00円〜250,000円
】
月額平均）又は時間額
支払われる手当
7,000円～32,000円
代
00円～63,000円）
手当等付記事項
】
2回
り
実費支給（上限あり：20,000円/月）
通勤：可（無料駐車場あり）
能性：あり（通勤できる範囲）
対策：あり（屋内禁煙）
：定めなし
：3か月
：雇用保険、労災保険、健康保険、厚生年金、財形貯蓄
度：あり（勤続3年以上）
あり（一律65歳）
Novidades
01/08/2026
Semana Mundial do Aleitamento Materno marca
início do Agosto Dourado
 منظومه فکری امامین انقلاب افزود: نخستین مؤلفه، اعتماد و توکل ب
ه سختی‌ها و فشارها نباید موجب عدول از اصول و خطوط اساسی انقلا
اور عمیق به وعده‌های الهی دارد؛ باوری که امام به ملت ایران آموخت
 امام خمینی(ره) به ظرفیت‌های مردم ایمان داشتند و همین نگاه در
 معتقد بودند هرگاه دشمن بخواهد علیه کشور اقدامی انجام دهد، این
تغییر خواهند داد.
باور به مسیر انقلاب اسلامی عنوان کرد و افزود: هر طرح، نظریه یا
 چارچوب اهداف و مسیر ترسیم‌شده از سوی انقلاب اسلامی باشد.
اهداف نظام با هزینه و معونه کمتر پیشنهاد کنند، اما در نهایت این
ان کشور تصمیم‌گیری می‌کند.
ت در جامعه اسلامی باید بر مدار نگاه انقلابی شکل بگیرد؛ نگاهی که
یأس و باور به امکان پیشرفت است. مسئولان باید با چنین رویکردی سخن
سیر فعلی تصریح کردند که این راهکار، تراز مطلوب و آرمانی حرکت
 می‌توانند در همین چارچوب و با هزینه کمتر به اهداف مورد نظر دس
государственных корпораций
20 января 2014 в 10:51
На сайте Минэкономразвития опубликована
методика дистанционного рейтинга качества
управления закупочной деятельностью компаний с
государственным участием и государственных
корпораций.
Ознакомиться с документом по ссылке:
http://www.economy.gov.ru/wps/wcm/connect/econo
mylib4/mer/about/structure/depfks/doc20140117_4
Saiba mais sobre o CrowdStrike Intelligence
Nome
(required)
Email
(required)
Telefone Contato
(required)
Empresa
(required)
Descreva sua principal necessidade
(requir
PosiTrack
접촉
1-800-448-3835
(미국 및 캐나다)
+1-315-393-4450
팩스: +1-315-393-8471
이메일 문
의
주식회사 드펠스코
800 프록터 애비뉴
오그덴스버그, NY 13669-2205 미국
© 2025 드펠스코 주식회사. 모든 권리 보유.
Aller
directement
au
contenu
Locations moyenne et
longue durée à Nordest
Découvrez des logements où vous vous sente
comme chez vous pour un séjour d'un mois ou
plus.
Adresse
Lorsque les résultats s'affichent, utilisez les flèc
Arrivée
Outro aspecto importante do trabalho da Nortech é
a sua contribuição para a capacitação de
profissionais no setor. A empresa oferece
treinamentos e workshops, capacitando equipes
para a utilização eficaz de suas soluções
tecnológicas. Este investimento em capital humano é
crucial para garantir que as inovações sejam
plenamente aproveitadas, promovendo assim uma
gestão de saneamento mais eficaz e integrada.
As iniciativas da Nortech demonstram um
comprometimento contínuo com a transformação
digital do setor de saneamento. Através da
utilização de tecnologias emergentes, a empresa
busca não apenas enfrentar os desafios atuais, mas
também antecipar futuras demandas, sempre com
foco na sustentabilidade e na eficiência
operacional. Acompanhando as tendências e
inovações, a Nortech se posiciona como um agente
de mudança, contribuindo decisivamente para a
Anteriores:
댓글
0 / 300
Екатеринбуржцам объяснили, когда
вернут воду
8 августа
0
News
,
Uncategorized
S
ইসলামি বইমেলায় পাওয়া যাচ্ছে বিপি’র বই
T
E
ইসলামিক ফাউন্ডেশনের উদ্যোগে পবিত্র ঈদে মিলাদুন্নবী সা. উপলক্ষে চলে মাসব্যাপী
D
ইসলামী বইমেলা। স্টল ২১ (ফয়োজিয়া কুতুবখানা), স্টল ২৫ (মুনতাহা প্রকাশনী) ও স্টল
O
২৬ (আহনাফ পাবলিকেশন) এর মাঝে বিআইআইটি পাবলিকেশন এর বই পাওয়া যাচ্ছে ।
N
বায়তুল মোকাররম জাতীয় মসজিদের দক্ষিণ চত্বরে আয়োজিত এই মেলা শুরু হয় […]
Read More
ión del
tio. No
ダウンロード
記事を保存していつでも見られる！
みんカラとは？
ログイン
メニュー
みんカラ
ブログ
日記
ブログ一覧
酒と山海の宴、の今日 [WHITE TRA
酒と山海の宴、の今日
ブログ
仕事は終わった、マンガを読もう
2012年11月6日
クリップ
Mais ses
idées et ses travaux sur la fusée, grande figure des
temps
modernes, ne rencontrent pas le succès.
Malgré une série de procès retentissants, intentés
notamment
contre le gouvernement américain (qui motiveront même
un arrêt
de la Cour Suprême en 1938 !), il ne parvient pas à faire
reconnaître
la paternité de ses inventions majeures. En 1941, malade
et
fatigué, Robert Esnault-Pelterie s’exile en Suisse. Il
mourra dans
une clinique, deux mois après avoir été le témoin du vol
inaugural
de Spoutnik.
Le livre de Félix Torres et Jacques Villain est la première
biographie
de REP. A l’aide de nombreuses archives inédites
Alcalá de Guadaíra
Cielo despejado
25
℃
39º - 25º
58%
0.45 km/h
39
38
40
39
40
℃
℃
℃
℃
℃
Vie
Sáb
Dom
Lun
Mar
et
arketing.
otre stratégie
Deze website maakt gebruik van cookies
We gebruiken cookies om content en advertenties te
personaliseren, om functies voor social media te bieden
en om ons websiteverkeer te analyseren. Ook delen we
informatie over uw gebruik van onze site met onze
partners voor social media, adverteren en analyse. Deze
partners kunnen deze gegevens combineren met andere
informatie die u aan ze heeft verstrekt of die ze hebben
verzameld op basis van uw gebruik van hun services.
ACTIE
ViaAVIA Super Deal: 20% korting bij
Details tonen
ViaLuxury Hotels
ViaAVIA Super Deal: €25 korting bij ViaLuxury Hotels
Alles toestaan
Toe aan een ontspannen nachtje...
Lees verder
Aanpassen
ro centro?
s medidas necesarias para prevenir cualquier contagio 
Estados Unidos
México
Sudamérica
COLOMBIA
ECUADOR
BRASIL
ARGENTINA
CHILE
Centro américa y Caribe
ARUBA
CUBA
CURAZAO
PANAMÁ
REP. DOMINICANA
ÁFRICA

────────

To do:
Every line above in which the word "social" occurs needs to be copied.

Your response:
personaliseren, om functies voor social media te bieden
partners voor social media, adverteren en analyse. Deze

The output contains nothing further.